It is not a particularly attractive parcel, a less than one-acre strip of grass running adjacent to the New Jersey Turnpike, albeit a tiny part of one of the nation’s most visited state parks in a setting with a bird’s eye view of the spectacular Manhattan skyline.
But at a hearing in the park Monday night, officials from Jersey City and conservation groups railed at a proposed lease between the New Jersey Department of Environmental Protection and Texas Eastern Transmission L.P. to divert 0.93 acres of Liberty State Park to allow the company to build a natural gas pipeline into New York City.
The pipeline project, known as Spectra Energy, is one of several natural gas pipeline expansions spurred by the discovery of huge deposits of the fossil fuel in Pennsylvania and New York. Like others that have been proposed, it cuts through land that has been preserved as open space through taxpayer funds, a practice critics say is a violation of the public trust to protect those lands.
They also complain the state is getting a bad deal, even though the 20-year lease between the company and DEP will deliver $2.279 million for the diversion of parkland, money that will be used to fund green-oriented projects in a park visited by five million people each year.
“It’s unconscionable that the state of New Jersey and Green Acres would contemplate giving up this land,’’ said Jeff Kaplowitz, a lifelong resident of Jersey City, who recalled when the park was just a bunch of weeds. “This is the worst deal I’ve ever seen.’’
Such sentiments have been a recurring theme as natural gas pipelines and high-voltage electric power lines have been proposed and pushed by utilities and power companies through public preserved lands. Foes say it is because it is the cheapest way for the companies to expand the state’s gas and electric infrastructure, a policy endorsed by the Christie administration.

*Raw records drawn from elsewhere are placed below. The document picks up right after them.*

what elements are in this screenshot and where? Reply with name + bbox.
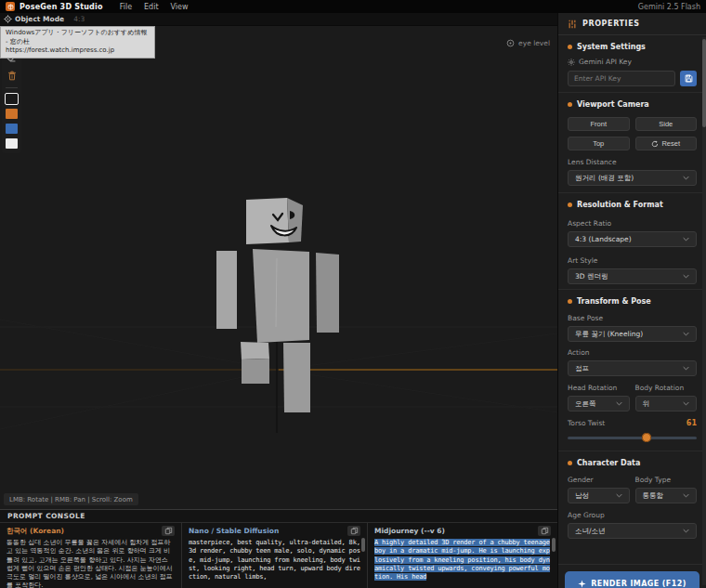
properties-panel: PROPERTIES System Settings Gemini API Ke… (557, 13, 706, 588)
copy-korean-button[interactable] (162, 526, 175, 536)
chevron-down-icon (616, 401, 622, 406)
sparkle-icon (578, 580, 586, 588)
section-resolution-format: Resolution & Format Aspect Ratio 4:3 (La… (558, 193, 706, 290)
browser-tooltip: Windowsアプリ・フリーソフトのおすすめ情報 - 窓の杜 https://f… (0, 26, 155, 59)
chevron-down-icon (683, 237, 689, 242)
body-rotation-select[interactable]: 위 (635, 396, 698, 412)
api-key-save-button[interactable] (680, 71, 697, 86)
reset-label: Reset (661, 139, 680, 148)
section-viewport-camera: Viewport Camera Front Side Top Reset Len… (558, 93, 706, 193)
torso-twist-label: Torso Twist (568, 419, 605, 427)
body-type-value: 통통함 (643, 491, 664, 501)
action-select[interactable]: 점프 (568, 360, 697, 376)
character-figure (216, 198, 339, 412)
action-value: 점프 (575, 364, 589, 373)
system-settings-heading: System Settings (577, 43, 646, 51)
color-swatch-black[interactable] (6, 94, 18, 104)
head-rotation-select[interactable]: 오른쪽 (568, 396, 630, 412)
gender-label: Gender (568, 476, 594, 484)
object-mode-icon (4, 15, 12, 23)
chevron-down-icon (683, 401, 689, 406)
slider-track[interactable] (568, 437, 697, 439)
camera-reset-button[interactable]: Reset (635, 137, 698, 150)
model-badge: Gemini 2.5 Flash (638, 3, 700, 11)
aspect-ratio-label: Aspect Ratio (568, 219, 611, 228)
viewport-mode-label[interactable]: Object Mode (15, 15, 64, 23)
art-style-select[interactable]: 3D 렌더링 (568, 268, 697, 284)
mj-scrollbar-thumb[interactable] (552, 538, 556, 552)
body-rotation-label: Body Rotation (635, 384, 685, 392)
korean-prompt-text[interactable]: 통통한 십대 소년이 무릎을 꿇은 자세에서 힘차게 점프하고 있는 역동적인 … (7, 539, 175, 588)
tooltip-line2: https://forest.watch.impress.co.jp (6, 46, 150, 56)
app-window: PoseGen 3D Studio File Edit View Gemini … (0, 0, 706, 588)
gender-select[interactable]: 남성 (568, 488, 630, 503)
aspect-ratio-value: 4:3 (Landscape) (575, 235, 632, 243)
save-icon (685, 74, 693, 83)
body-rotation-value: 위 (643, 399, 650, 409)
gender-value: 남성 (575, 491, 589, 501)
chevron-down-icon (683, 493, 689, 498)
tool-divider (6, 87, 18, 88)
slider-thumb[interactable] (642, 433, 651, 442)
copy-sd-button[interactable] (347, 526, 360, 536)
age-group-select[interactable]: 소녀/소년 (568, 523, 697, 539)
lens-distance-select[interactable]: 원거리 (배경 포함) (568, 170, 697, 186)
section-character-data: Character Data Gender 남성 Body Type 통통함 (558, 451, 706, 557)
camera-front-button[interactable]: Front (568, 117, 630, 131)
lens-distance-value: 원거리 (배경 포함) (575, 174, 634, 183)
character-data-heading: Character Data (577, 459, 640, 467)
color-swatch-white[interactable] (6, 138, 18, 149)
torso-twist-slider[interactable] (568, 433, 697, 442)
panel-scrollbar-thumb[interactable] (702, 39, 706, 127)
section-bullet (568, 461, 572, 465)
chevron-down-icon (683, 332, 689, 336)
trash-tool-button[interactable] (4, 69, 20, 82)
tooltip-line1: Windowsアプリ・フリーソフトのおすすめ情報 - 窓の杜 (6, 29, 150, 46)
gear-icon (568, 59, 575, 66)
camera-side-button[interactable]: Side (635, 117, 698, 131)
age-group-value: 소녀/소년 (575, 527, 606, 536)
torso-twist-value: 61 (686, 419, 697, 427)
head-rotation-label: Head Rotation (568, 384, 617, 392)
panel-scrollbar[interactable] (702, 37, 706, 585)
camera-top-button[interactable]: Top (568, 137, 630, 150)
menu-bar: File Edit View (120, 3, 189, 11)
mj-prompt-text[interactable]: A highly detailed 3D render of a chubby … (374, 539, 551, 581)
viewport-camera-heading: Viewport Camera (577, 100, 649, 109)
chevron-down-icon (683, 366, 689, 371)
app-logo-icon (6, 2, 15, 11)
art-style-value: 3D 렌더링 (575, 272, 608, 281)
color-swatch-orange[interactable] (6, 109, 18, 119)
scene-3d-character (0, 13, 557, 509)
section-bullet (568, 299, 572, 304)
menu-file[interactable]: File (120, 3, 132, 11)
render-image-button[interactable]: RENDER IMAGE (F12) (565, 571, 699, 588)
sd-prompt-text[interactable]: masterpiece, best quality, ultra-detaile… (189, 539, 360, 581)
top-menu-bar: PoseGen 3D Studio File Edit View Gemini … (0, 0, 706, 13)
chevron-down-icon (683, 176, 689, 180)
copy-mj-button[interactable] (538, 526, 551, 536)
sd-scrollbar-thumb[interactable] (361, 538, 365, 552)
body-type-select[interactable]: 통통함 (635, 488, 698, 503)
console-column-korean: 한국어 (Korean) 통통한 십대 소년이 무릎을 꿇은 자세에서 힘차게 … (0, 523, 181, 588)
mj-column-label: Midjourney (--v 6) (374, 527, 445, 535)
base-pose-select[interactable]: 무릎 꿇기 (Kneeling) (568, 326, 697, 342)
section-system-settings: System Settings Gemini API Key (558, 35, 706, 93)
age-group-label: Age Group (568, 511, 605, 519)
viewport-3d[interactable]: Object Mode 4:3 eye level Windowsアプリ・フリー… (0, 13, 557, 509)
properties-header: PROPERTIES (558, 13, 706, 35)
chevron-down-icon (616, 493, 622, 498)
body-type-label: Body Type (635, 476, 672, 484)
section-transform-pose: Transform & Pose Base Pose 무릎 꿇기 (Kneeli… (558, 290, 706, 451)
menu-view[interactable]: View (171, 3, 189, 11)
menu-edit[interactable]: Edit (144, 3, 159, 11)
color-swatch-blue[interactable] (6, 124, 18, 134)
viewport-controls-hint: LMB: Rotate | RMB: Pan | Scroll: Zoom (4, 493, 138, 505)
aspect-ratio-select[interactable]: 4:3 (Landscape) (568, 231, 697, 247)
reset-icon (651, 140, 659, 148)
transform-pose-heading: Transform & Pose (577, 297, 651, 306)
head-rotation-value: 오른쪽 (575, 399, 596, 409)
api-key-input[interactable] (568, 71, 675, 86)
viewport-header: Object Mode 4:3 (0, 13, 557, 26)
section-bullet (568, 102, 572, 107)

With a more modernized gas and electric infrastructure, the administration believes it will drive down costs to those who heat their homes with the fuel, driving down electric bills as well, which now are among the highest in the nation.
The Spectra project has the added disadvantage of trying to build a new gas pipeline through the nation’s most densely populated county. The proposed route of the 16-mile pipeline, runs from Staten Island to Jersey City and then back into New York City, although company officials say the proposed route does not cross residential property along its entire 16 miles.
The company claims the project is designed to meet New Jersey and New York’s future clean and cheap energy needs by expanding its Texas Eastern Transmission and Algonquin Gas Transmission pipeline. It is designed to bring 800 million cubic feet of natural gas each day to the two states.
That view was disputed at the hearing at Liberty State Park. “There is no compelling need,’’ said Raj Mukherji, deputy mayor of Jersey City, who argued the diversion of parkland should only be considered as a last resort.
“It’s a sweetheart deal. Environmentally, it’s a bad deal; economically, it’s a bad deal; and from a homeland security issue, it’s a horrible deal,’’ he said.
DEP officials, however, defended the proposed lease.
Judith Yeany, chief of legal services and stewardship of the state’s Green Acres program, said the proposed lease with Texas Eastern was based on a recommendation in an interagency report, which criticized past leases negotiated by the agency.
Yeany argued that the compensation for the Spectra project reflects recommendations in the report, which suggested, at a minimum, the state be compensated at least 15 cents rental per square foot. In the Liberty State Park case, that floor was inflated substantially, said DEP officials.
But Jeff Tittel, director of the New Jersey Sierra Club, argued the lease still did not reflect the value of the land.
“The current formula, in place, does not properly fit the site,’’ he told the agency. “We don’t believe it is a good deal for the people of New Jersey.’’
The pipeline is expected to be approved by the Federal Energy Regulatory Commission sometime this summer, according to Frank Gessner, a project manager for Texas Eastern. The company hopes to have the pipeline in service by November 2013.